◆ **About this exercise**: Exact reproduction of the data is required, with images excluded.

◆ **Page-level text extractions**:
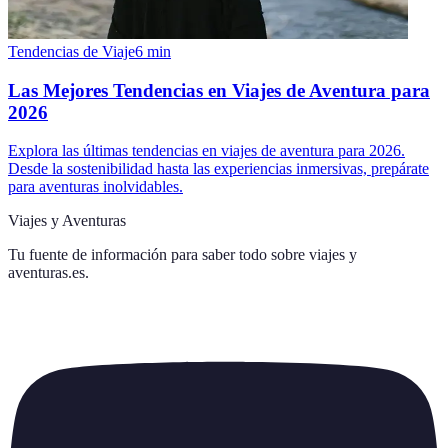
Tendencias de Viaje
6
min
Las Mejores Tendencias en Viajes de Aventura para
2026
Explora las últimas tendencias en viajes de aventura para 2026.
Desde la sostenibilidad hasta las experiencias inmersivas, prepárate
para aventuras inolvidables.
Viajes y Aventuras
Tu fuente de información para saber todo sobre
viajes y
aventuras.es
.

◆ **Answer area**:
Tendencias de Viaje
6
min
Las Mejores Tendencias en Viajes de Aventura para
2026
Explora las últimas tendencias en viajes de aventura para 2026.
Desde la sostenibilidad hasta las experiencias inmersivas, prepárate
para aventuras inolvidables.
Viajes y Aventuras
Tu fuente de información para saber todo sobre
viajes y
aventuras.es
.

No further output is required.